The production is made possible by a grant from the Stavros Niarchos Foundation (SNF) [www.SNF.org] to enhance the Greek National Opera's artistic outreach.
The GNO Alternative Stage participates in the celebration for the centenary of the birth of the great innovator of 20th-century music Iannis Xenakis with an extensive programme covering the whole spectrum from his groundbreaking soloistic writing to his stage work.

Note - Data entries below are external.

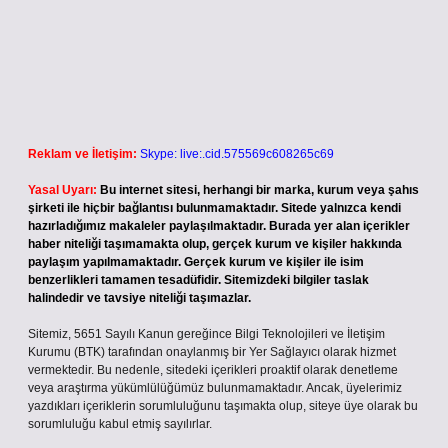
Reklam ve İletişim:
Skype: live:.cid.575569c608265c69
Yasal Uyarı:
Bu internet sitesi, herhangi bir marka, kurum veya şahıs
şirketi ile hiçbir bağlantısı bulunmamaktadır. Sitede yalnızca kendi
hazırladığımız makaleler paylaşılmaktadır. Burada yer alan içerikler
haber niteliği taşımamakta olup, gerçek kurum ve kişiler hakkında
paylaşım yapılmamaktadır. Gerçek kurum ve kişiler ile isim
benzerlikleri tamamen tesadüfidir. Sitemizdeki bilgiler taslak
halindedir ve tavsiye niteliği taşımazlar.
Sitemiz, 5651 Sayılı Kanun gereğince Bilgi Teknolojileri ve İletişim
Kurumu (BTK) tarafından onaylanmış bir Yer Sağlayıcı olarak hizmet
vermektedir. Bu nedenle, sitedeki içerikleri proaktif olarak denetleme
veya araştırma yükümlülüğümüz bulunmamaktadır. Ancak, üyelerimiz
yazdıkları içeriklerin sorumluluğunu taşımakta olup, siteye üye olarak bu
sorumluluğu kabul etmiş sayılırlar.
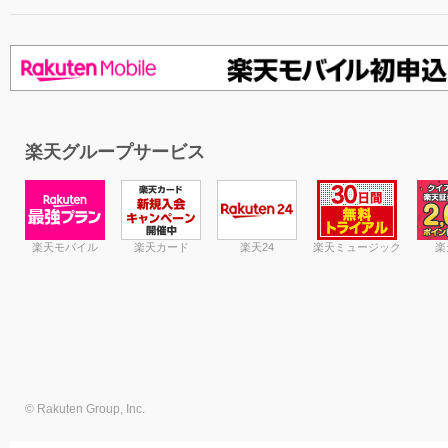
楽天グループサービス
楽天モバイル
楽天カード
楽天24
楽天ミュージック
楽
© Rakuten Group, Inc.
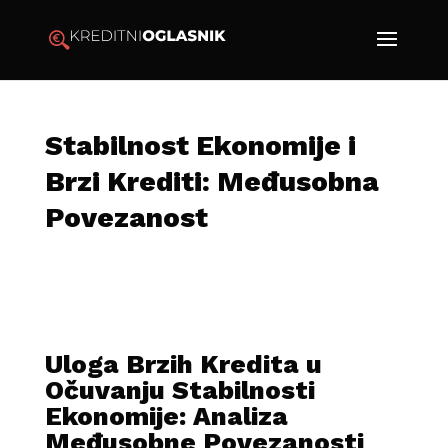
Stabilnost Ekonomije i
Brzi Krediti: Međusobna
Povezanost
Uloga Brzih Kredita u
Očuvanju Stabilnosti
Ekonomije: Analiza
Međusobne Povezanosti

Few people have managed to mark the front line of the previous century's international avant-garde as deeply as Iannis Xenakis, an inexhaustible and widely influential multi-faceted creator who left Greece to settle in Paris during the Greek civil war. His creative intellect was never limited bythe traditional barriers that separate science from art or the arts from each other: in the fifty-year period during which he was active, Xenakis treated music as a privileged field for the expression of universal principles and abstract structures, exploring its relationship with other sectors of human knowledge and activity, such as physics and philosophy, and applying in his compositional method processes originating from stochastic mathematics, set theory, or game theory. At the same time, he was a pioneer in the evolution of electronic music and combined music with architecture in a groundbreaking way in a series of pivotal interdisciplinary works.
The Alternative Stage's tribute starts with Lila Zafiropoulou's new choreographic approach to Xenakis' modernist ballet score Kraanerg, a reaction by the composer to the transformative, yet destructive, power of the youth movements of the late 60s. It is followed by two concert programmes featuring distinguished soloists measuring themselves against Xenakis' transcendentally virtuosic works for percussion (milestone works of the musical avant-garde exploring the boundaries between musical organisation and noise, often inspired by the legacy of ancient Greece) and piano (with Stéphanos Thomopoulos daring to perform the composer's complete piano works). Last but not least, the celebrated dissonArt ensemble from Thessaloniki present a programme of Xenakis' works for chamber ensemble, covering the last two decades of this great and uncompromising creator's musical output.